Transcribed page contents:
-*-*-

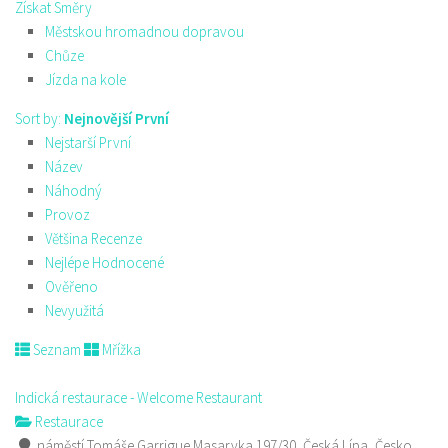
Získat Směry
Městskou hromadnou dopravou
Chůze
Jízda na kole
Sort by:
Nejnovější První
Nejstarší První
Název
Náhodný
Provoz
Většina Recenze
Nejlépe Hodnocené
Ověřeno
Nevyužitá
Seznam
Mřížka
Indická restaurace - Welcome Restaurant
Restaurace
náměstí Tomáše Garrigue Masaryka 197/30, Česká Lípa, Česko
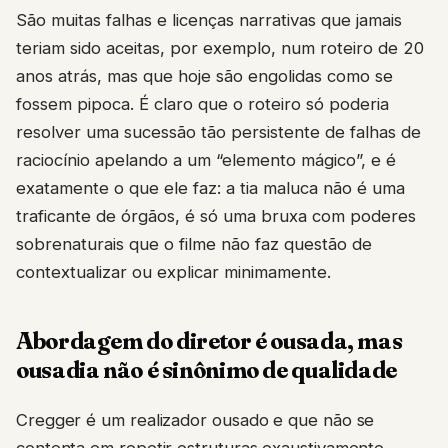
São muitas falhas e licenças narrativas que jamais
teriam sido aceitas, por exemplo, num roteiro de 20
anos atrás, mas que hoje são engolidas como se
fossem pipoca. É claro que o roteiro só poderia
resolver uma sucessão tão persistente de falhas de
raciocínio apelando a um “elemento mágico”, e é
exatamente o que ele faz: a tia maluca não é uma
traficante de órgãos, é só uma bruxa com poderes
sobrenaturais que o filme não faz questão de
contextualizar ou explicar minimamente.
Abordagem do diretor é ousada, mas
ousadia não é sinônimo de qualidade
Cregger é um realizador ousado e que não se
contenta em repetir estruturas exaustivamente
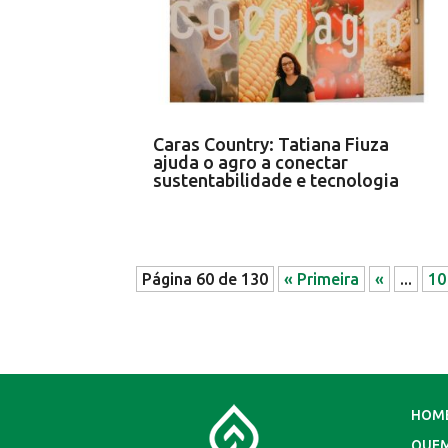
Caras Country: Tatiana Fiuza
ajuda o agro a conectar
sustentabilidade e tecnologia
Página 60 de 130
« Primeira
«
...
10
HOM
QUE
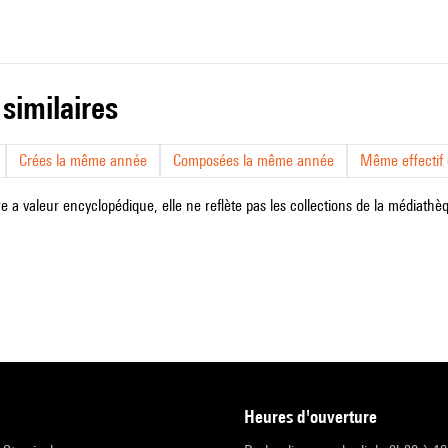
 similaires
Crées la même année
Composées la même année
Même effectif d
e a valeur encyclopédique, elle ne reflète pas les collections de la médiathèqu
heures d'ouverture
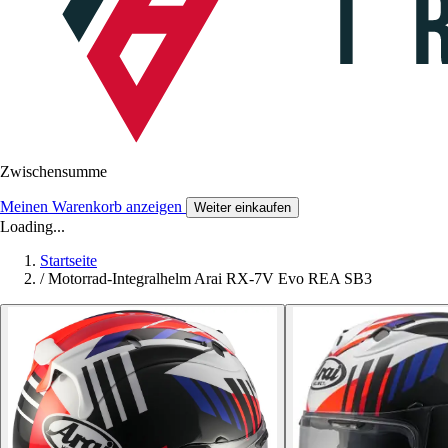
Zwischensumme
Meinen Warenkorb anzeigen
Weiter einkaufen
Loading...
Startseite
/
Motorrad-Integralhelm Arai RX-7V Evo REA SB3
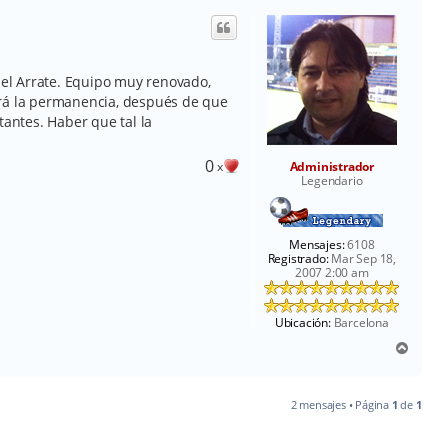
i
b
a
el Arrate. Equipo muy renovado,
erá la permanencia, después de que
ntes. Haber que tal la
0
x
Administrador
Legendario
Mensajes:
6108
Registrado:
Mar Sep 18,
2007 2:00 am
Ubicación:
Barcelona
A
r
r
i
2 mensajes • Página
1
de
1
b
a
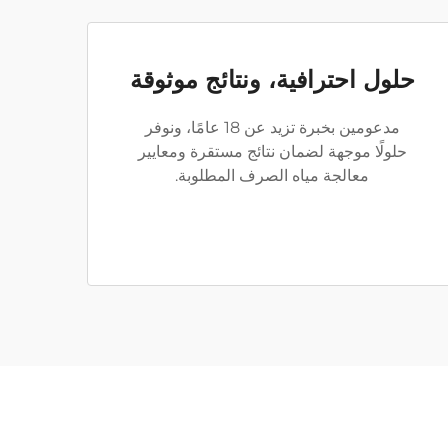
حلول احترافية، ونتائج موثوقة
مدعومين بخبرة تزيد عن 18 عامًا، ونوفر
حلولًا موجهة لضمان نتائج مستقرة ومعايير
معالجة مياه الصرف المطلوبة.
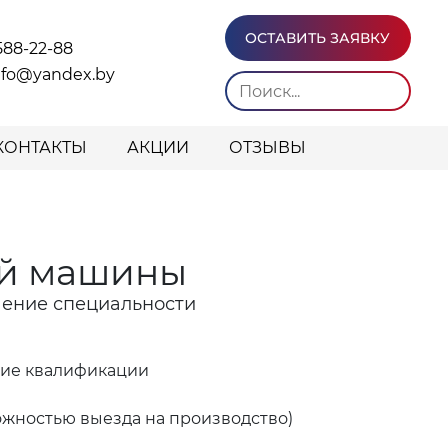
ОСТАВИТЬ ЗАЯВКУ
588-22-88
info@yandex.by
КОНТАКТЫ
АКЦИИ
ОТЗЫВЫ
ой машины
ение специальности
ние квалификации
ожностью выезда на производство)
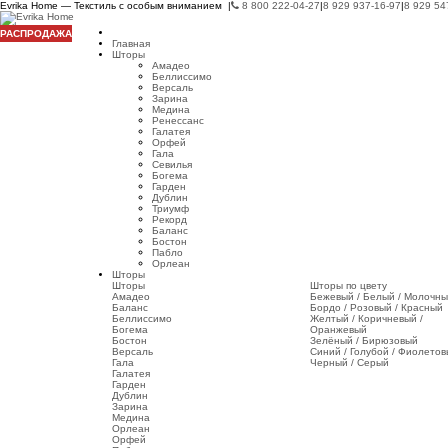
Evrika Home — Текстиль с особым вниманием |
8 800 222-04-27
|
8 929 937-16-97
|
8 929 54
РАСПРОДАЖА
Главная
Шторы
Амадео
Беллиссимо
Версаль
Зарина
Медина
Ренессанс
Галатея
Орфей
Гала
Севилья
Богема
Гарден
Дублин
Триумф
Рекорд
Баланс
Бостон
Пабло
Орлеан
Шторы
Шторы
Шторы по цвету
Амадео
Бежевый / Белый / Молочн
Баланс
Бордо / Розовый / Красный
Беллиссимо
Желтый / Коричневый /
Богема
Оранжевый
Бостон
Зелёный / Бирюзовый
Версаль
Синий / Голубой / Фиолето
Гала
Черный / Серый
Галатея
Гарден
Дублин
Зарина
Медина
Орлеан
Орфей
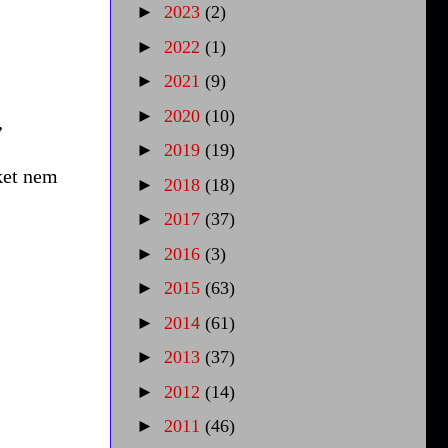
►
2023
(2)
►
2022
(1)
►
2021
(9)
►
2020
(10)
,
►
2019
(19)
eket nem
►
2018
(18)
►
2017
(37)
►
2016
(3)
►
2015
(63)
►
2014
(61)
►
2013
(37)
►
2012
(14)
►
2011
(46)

-*-*-

### What the task requires
Leave out the pictures and restate, word for word, the lines from the top of the data through the line containing "traficante de órgãos, é", both included.

### Answer section
Získat Směry
Městskou hromadnou dopravou
Chůze
Jízda na kole
Sort by:
Nejnovější První
Nejstarší První
Název
Náhodný
Provoz
Většina Recenze
Nejlépe Hodnocené
Ověřeno
Nevyužitá
Seznam
Mřížka
Indická restaurace - Welcome Restaurant
Restaurace
náměstí Tomáše Garrigue Masaryka 197/30, Česká Lípa, Česko
São muitas falhas e licenças narrativas que jamais
teriam sido aceitas, por exemplo, num roteiro de 20
anos atrás, mas que hoje são engolidas como se
fossem pipoca. É claro que o roteiro só poderia
resolver uma sucessão tão persistente de falhas de
raciocínio apelando a um “elemento mágico”, e é
exatamente o que ele faz: a tia maluca não é uma
traficante de órgãos, é só uma bruxa com poderes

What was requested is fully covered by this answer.